Task statement: Give every line below again, exactly as it appears.

BEGIN

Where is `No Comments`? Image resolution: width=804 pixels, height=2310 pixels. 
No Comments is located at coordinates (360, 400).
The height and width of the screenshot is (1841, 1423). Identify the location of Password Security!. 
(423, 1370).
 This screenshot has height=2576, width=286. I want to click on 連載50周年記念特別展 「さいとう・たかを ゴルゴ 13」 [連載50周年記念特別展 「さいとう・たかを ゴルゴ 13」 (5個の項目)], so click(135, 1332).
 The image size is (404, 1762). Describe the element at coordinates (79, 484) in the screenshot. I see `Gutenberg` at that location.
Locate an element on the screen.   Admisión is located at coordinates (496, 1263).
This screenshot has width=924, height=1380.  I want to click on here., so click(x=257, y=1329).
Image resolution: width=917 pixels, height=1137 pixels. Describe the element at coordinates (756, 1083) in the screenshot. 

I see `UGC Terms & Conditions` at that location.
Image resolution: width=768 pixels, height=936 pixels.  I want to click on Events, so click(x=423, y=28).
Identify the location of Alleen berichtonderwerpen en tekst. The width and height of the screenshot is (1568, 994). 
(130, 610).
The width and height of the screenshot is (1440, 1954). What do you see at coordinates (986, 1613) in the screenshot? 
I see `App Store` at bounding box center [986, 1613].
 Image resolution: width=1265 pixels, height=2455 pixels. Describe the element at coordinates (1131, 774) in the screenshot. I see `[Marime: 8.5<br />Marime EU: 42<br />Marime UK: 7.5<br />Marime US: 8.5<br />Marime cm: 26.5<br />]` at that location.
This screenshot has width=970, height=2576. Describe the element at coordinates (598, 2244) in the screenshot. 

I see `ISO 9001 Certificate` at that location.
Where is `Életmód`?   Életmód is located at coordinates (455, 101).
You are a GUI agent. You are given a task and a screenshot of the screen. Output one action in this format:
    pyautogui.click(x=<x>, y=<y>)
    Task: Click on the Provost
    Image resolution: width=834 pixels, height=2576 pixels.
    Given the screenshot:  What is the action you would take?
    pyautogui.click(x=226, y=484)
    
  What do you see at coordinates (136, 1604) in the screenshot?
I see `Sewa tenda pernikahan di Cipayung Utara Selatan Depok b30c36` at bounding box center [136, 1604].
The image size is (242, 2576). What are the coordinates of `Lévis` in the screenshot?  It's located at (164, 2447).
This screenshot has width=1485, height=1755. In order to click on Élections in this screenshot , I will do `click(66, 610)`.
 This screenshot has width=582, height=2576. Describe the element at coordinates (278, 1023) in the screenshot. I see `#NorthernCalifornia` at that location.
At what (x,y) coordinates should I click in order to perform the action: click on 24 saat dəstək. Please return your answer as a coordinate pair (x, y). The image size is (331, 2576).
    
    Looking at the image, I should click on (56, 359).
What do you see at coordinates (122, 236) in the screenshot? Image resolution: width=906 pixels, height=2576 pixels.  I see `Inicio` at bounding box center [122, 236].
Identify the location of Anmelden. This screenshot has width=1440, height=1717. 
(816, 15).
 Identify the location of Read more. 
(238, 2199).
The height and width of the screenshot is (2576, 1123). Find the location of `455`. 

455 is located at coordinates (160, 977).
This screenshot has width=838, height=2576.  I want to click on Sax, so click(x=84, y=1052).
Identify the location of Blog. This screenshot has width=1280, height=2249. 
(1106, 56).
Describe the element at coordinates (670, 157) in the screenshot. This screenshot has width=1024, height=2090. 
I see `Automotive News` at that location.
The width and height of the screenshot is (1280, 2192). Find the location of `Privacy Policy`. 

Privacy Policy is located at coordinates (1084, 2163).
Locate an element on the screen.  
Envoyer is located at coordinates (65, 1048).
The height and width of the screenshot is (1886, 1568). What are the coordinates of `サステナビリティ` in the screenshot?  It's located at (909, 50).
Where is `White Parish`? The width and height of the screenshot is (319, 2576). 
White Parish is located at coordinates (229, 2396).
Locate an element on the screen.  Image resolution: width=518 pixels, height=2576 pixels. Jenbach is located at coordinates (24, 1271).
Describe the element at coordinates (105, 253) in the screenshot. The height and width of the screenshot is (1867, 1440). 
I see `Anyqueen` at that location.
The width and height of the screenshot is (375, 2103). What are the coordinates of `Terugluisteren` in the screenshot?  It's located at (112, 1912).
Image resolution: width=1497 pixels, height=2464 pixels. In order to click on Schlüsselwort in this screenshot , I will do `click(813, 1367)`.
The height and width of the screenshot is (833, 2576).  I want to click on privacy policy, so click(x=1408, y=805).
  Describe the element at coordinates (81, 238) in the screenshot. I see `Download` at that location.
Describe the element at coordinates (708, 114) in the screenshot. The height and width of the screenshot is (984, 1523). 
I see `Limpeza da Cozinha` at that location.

END

The answer:
Where is `No Comments`? Image resolution: width=804 pixels, height=2310 pixels. 
No Comments is located at coordinates (360, 400).
The height and width of the screenshot is (1841, 1423). Identify the location of Password Security!. 
(423, 1370).
 This screenshot has height=2576, width=286. I want to click on 連載50周年記念特別展 「さいとう・たかを ゴルゴ 13」 [連載50周年記念特別展 「さいとう・たかを ゴルゴ 13」 (5個の項目)], so click(135, 1332).
 The image size is (404, 1762). Describe the element at coordinates (79, 484) in the screenshot. I see `Gutenberg` at that location.
Locate an element on the screen.   Admisión is located at coordinates (496, 1263).
This screenshot has width=924, height=1380.  I want to click on here., so click(x=257, y=1329).
Image resolution: width=917 pixels, height=1137 pixels. Describe the element at coordinates (756, 1083) in the screenshot. 

I see `UGC Terms & Conditions` at that location.
Image resolution: width=768 pixels, height=936 pixels.  I want to click on Events, so click(x=423, y=28).
Identify the location of Alleen berichtonderwerpen en tekst. The width and height of the screenshot is (1568, 994). 
(130, 610).
The width and height of the screenshot is (1440, 1954). What do you see at coordinates (986, 1613) in the screenshot? 
I see `App Store` at bounding box center [986, 1613].
 Image resolution: width=1265 pixels, height=2455 pixels. Describe the element at coordinates (1131, 774) in the screenshot. I see `[Marime: 8.5<br />Marime EU: 42<br />Marime UK: 7.5<br />Marime US: 8.5<br />Marime cm: 26.5<br />]` at that location.
This screenshot has width=970, height=2576. Describe the element at coordinates (598, 2244) in the screenshot. 

I see `ISO 9001 Certificate` at that location.
Where is `Életmód`?   Életmód is located at coordinates (455, 101).
You are a GUI agent. You are given a task and a screenshot of the screen. Output one action in this format:
    pyautogui.click(x=<x>, y=<y>)
    Task: Click on the Provost
    Image resolution: width=834 pixels, height=2576 pixels.
    Given the screenshot:  What is the action you would take?
    pyautogui.click(x=226, y=484)
    
  What do you see at coordinates (136, 1604) in the screenshot?
I see `Sewa tenda pernikahan di Cipayung Utara Selatan Depok b30c36` at bounding box center [136, 1604].
The image size is (242, 2576). What are the coordinates of `Lévis` in the screenshot?  It's located at (164, 2447).
This screenshot has width=1485, height=1755. In order to click on Élections in this screenshot , I will do `click(66, 610)`.
 This screenshot has width=582, height=2576. Describe the element at coordinates (278, 1023) in the screenshot. I see `#NorthernCalifornia` at that location.
At what (x,y) coordinates should I click in order to perform the action: click on 24 saat dəstək. Please return your answer as a coordinate pair (x, y). The image size is (331, 2576).
    
    Looking at the image, I should click on (56, 359).
What do you see at coordinates (122, 236) in the screenshot? Image resolution: width=906 pixels, height=2576 pixels.  I see `Inicio` at bounding box center [122, 236].
Identify the location of Anmelden. This screenshot has width=1440, height=1717. 
(816, 15).
 Identify the location of Read more. 
(238, 2199).
The height and width of the screenshot is (2576, 1123). Find the location of `455`. 

455 is located at coordinates (160, 977).
This screenshot has width=838, height=2576.  I want to click on Sax, so click(x=84, y=1052).
Identify the location of Blog. This screenshot has width=1280, height=2249. 
(1106, 56).
Describe the element at coordinates (670, 157) in the screenshot. This screenshot has width=1024, height=2090. 
I see `Automotive News` at that location.
The width and height of the screenshot is (1280, 2192). Find the location of `Privacy Policy`. 

Privacy Policy is located at coordinates (1084, 2163).
Locate an element on the screen.  
Envoyer is located at coordinates (65, 1048).
The height and width of the screenshot is (1886, 1568). What are the coordinates of `サステナビリティ` in the screenshot?  It's located at (909, 50).
Where is `White Parish`? The width and height of the screenshot is (319, 2576). 
White Parish is located at coordinates (229, 2396).
Locate an element on the screen.  Image resolution: width=518 pixels, height=2576 pixels. Jenbach is located at coordinates (24, 1271).
Describe the element at coordinates (105, 253) in the screenshot. The height and width of the screenshot is (1867, 1440). 
I see `Anyqueen` at that location.
The width and height of the screenshot is (375, 2103). What are the coordinates of `Terugluisteren` in the screenshot?  It's located at (112, 1912).
Image resolution: width=1497 pixels, height=2464 pixels. In order to click on Schlüsselwort in this screenshot , I will do `click(813, 1367)`.
The height and width of the screenshot is (833, 2576).  I want to click on privacy policy, so click(x=1408, y=805).
  Describe the element at coordinates (81, 238) in the screenshot. I see `Download` at that location.
Describe the element at coordinates (708, 114) in the screenshot. The height and width of the screenshot is (984, 1523). 
I see `Limpeza da Cozinha` at that location.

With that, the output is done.